When to use: a brand-new endpoint that doesn't have a typed wrapper yet. As a wrapper lands in projects-client, switch to it. This is the lowest rung — reach for it last.

@kortix/sdk/server-store and @kortix/sdk/sync-store

Internal plumbing — useSession composes these. A normal host never imports them: useSession(projectId, sessionId) owns runtime resolution and the live thread. They're documented for the in-progress apps/web migration and advanced cases; new hosts should not reach for them.

The two zustand stores the runtime layer keeps. server-store is a thin, read-only view over the active runtime — which sandbox the app is currently talking to and how to reach it, owned by the active session via useSession; sync-store holds the live thread state that SSE events stream into.

import { useServerStore, getActiveOpenCodeUrl } from '@kortix/sdk/server-store';
import { useSyncStore } from '@kortix/sdk/sync-store';

const runtimeUrl = getActiveOpenCodeUrl();                    // outside React
const messages = useSyncStore((s) => s.messages[sessionId]); // in React

server-store also exports getSandboxUrlForExternalId, getPublicShareUrlForToken, deriveSubdomainOpts, getActiveDbSandboxId, getActiveOpenCodeUrl, getActiveSandboxId, and getBackendPort — the resolution helpers behind getActiveServerUrl(). There's no "active server" to switch between anymore: an older multi-instance registry and server-switching layer were removed, and a session's runtime is resolved fresh each time from current-runtime. sync-store exports useSyncStore plus the ascendingId id generator. When to use: reading runtime state outside React, or subscribing to raw store slices. In React UI, prefer the hooks (useSessionSync) — they derive render-stable views over sync-store for you.

@kortix/sdk/turns

Pure, framework-free helpers for turning a session's flat message list into turns (one user message + its assistant replies), plus the cost, token, and status math shared by web and mobile. No React, no store — just functions over plain message/part shapes.
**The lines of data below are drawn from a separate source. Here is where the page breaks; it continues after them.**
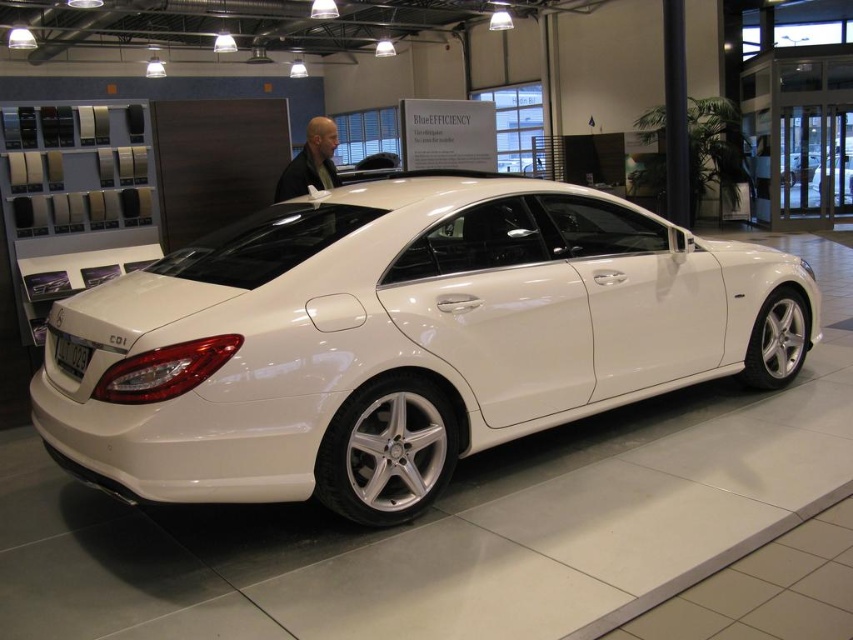 Does white metallic car at center lie behind light brown hair at center?

No.

Does white metallic car at center appear on the left side of light brown hair at center?

No, white metallic car at center is not to the left of light brown hair at center.

I want to click on white metallic car at center, so click(x=399, y=340). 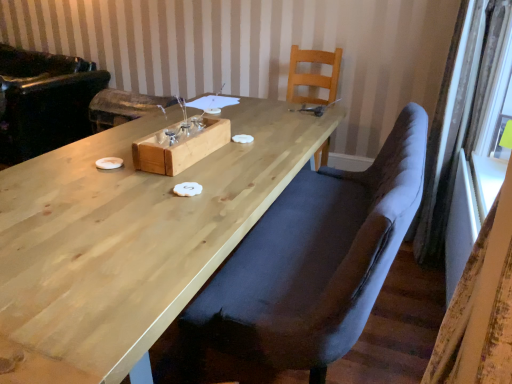 The height and width of the screenshot is (384, 512). I want to click on free point above natural wood tray at center (from a real-world perspective), so click(194, 127). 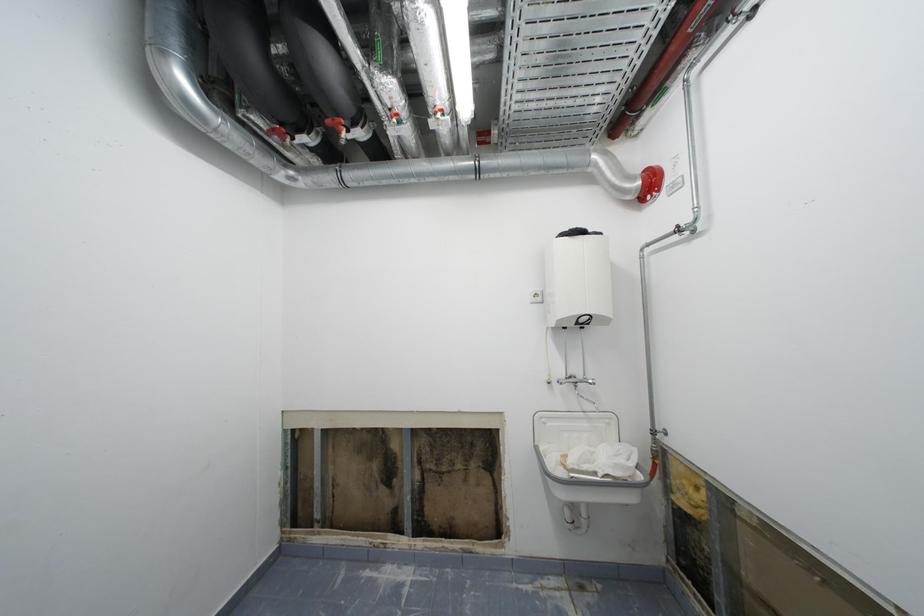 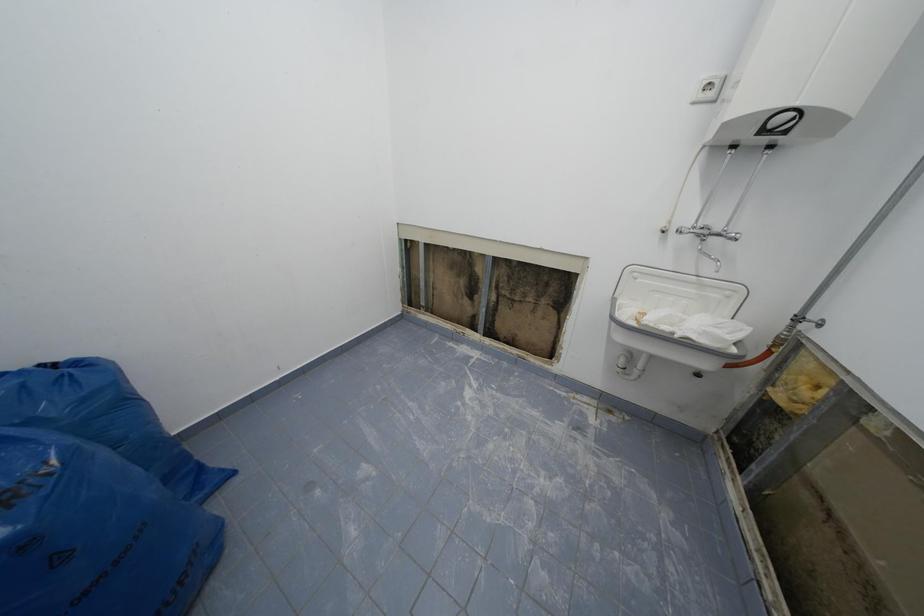 The images are taken continuously from a first-person perspective. In which direction is your viewpoint rotating?

The camera rotated toward left-down.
import { groupMessagesIntoTurns, getTurnCost, getSessionCost } from '@kortix/sdk/turns';

const turns = groupMessagesIntoTurns(messages);           // pairs users with their replies
const cost = getTurnCost(turnParts, pricingLookup);        // { cost, tokens } for one turn
const total = getSessionCost(messages, pricingLookup);      // billed cost for the whole session

Also: the isTextPart / isToolPart / isFilePart / … part-type guards, computeStatusFromPart and getTurnStatus (turn/session status derivation), getToolInfo and getPermissionForTool / getQuestionForTool (tool-call presentation and pending-request matching), formatCost, formatTokens, formatDuration, stripAnsi, and the session-tree helpers childMapByParent / sortSessions / allDescendantIds. When to use: rendering a chat transcript, a cost/usage summary, or a session tree outside the shape the React hooks already give you — most hosts get this for free through useSessionSync.

@kortix/sdk/platform-client

The instance/sandbox admin surface: lifecycle (ensureSandbox, restartSandbox, stopSandbox, …), members and scopes, invites, backups, SSH access, and update management, plus the URL builders they share. This is the API the instance-admin UI is built on, not something a typical session-scoped host needs — several of its member/invite functions are now stubs that throw, pointing callers at the newer project-access surface instead (a legacy layer kept for older call sites, not something to build new code on).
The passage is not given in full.